Summary
In April 2007, former Governor Eliot Spitzer submitted a Program Bill entitled the “Reproductive Health and Privacy Protection Act.” This bill would establish a “fundamental right to privacy” in New York statute to guarantee that abortion is protected and available. In the words of the former Governor, the bill would “ensure that New York’s women have the same or stronger reproductive rights as those currently afforded under Roe (v Wade).” This bill is expected to be reintroduced in the 2009-2010 Legislative Session.
Conference Position
Because of the Catholic Church’s fundamental teaching that human life is sacred from the first moment of creation, the Conference strongly opposes this legislation. The Conference believes that every human life must be respected in law, including the woman facing an unplanned pregnancy and the innocent unborn child she carries in her womb.
Rationale
This bill seeks to ensure that abortions are legal throughout all nine months of pregnancy if they are deemed necessary to protect the life or “health” of the mother. Courts have interpreted the term "health" so broadly as to include social, economic and emotional distress factors, rendering the term meaningless. Current state law says abortions are legal in New York through 24 weeks of pregnancy (Article 125 Penal Law), but outlawed after that unless they are necessary to save a woman’s life. Because of flawed court decisions like Roe v. Wade, this law cannot be enforced, so abortion is already legal in New York through the third trimester of pregnancy for reasons of life or “health.” This legisaltion ignores the state's legitimate interest in protecting the life of fully formed third-trimester children in the womb.
This bill would allow post-viability abortions to be performed on an out-patient basis in clinics that go virtually unregulated by public health authorities, endangering both women and unborn children. Moreover, the bill would not allow for the type of support facilities necessary to assist a baby who might be born alive in the course of an abortion. Alarmingly, this bill could be used to eliminate conscience protection in current law by requiring every institution licensed or funded by the state – including religious hospitals, agencies and schools – to support abortion, provide coverage for abortion, or to allow abortions to be performed. The bill declares that “the state shall not discriminate” against the exercise of the fundamental right to abortion in the “provision of benefits, facilities, services or information.”
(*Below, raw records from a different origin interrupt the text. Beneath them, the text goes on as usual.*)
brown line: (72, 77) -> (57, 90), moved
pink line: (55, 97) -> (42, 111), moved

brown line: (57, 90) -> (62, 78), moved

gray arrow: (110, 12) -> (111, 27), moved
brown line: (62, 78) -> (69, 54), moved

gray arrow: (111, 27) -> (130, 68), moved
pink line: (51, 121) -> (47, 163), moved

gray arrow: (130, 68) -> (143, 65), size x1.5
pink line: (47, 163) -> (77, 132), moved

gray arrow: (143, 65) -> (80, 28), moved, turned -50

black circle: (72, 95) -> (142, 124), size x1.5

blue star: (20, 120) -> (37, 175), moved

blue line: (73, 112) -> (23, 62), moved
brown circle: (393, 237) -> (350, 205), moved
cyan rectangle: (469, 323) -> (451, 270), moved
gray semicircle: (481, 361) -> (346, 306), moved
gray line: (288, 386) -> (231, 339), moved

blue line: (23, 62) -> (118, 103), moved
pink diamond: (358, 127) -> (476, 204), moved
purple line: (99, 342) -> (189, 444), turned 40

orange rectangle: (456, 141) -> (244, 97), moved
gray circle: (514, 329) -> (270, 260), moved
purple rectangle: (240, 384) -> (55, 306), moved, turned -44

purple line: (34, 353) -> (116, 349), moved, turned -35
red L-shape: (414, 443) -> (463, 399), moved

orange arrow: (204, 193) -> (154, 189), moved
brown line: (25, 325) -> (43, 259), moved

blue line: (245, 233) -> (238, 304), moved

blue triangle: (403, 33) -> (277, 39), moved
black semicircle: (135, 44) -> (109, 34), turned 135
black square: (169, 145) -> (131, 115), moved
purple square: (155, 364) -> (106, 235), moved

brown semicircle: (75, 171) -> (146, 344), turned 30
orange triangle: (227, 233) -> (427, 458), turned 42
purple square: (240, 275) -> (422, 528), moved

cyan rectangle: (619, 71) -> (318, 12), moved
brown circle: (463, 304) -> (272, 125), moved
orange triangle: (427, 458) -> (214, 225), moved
The bill could undermine successful programs such as the Prenatal Care Assistance Program which, because they “favor childbirth over abortion,” could be ruled “discriminatory” against the fundamental right to abortion.
The bill seeks to make abortion virtually immune from any state regulation or restriction. Reasonable regulations such as parental notification for abortions performed on minor children, informed consent for pregnant women regarding the risks and alternatives to the procedure, and restrictions on taxpayer funding would not be permissible under the bill. Yet all such regulations are completely permissible under Roe v Wade and subsequent U.S. Supreme Court decisions, and a majority of states have enacted them. Thirty-five states require parental involvement in a child’s abortion decision, 32 states require counseling before an abortion is performed, and 32 states restrict Medicaid funding of abortion. The bill would completely shut down the legislative process with regard to the issue of abortion.
The bill would repeal the requirement in current law that says only doctors can perform abortions. The bill would allow any health care practitioner to perform the procedure. This dangerous and extreme change clearly puts women's health at risk, and mirrors a national abortion strategy to expand the scope of practice for various health care practitioners to specifically include abortion.
The bill seeks to suppress all efforts to enact an “Unborn Victims of Violence Act” by refusing to recognize the unborn child as a second victim of the crime in cases of assault against pregnant women. The bill would specifically label such crimes as causing “serious physical injury to the woman,” refusing even to acknowledge the unborn, viewing him only as an appendage of his mother’s body. Moreover, the crime of “serious physical injury to the woman” would only apply if the child died as a result of the incident -- with no criminal penalty applied if an attacker caused serious but non-fatal injuries to the child.
For all of these reasons, the New York State Catholic Conference strongly opposes this measure. It is unnecessary, ideologically-driven, and extremely dangerous for women, children and religious liberty.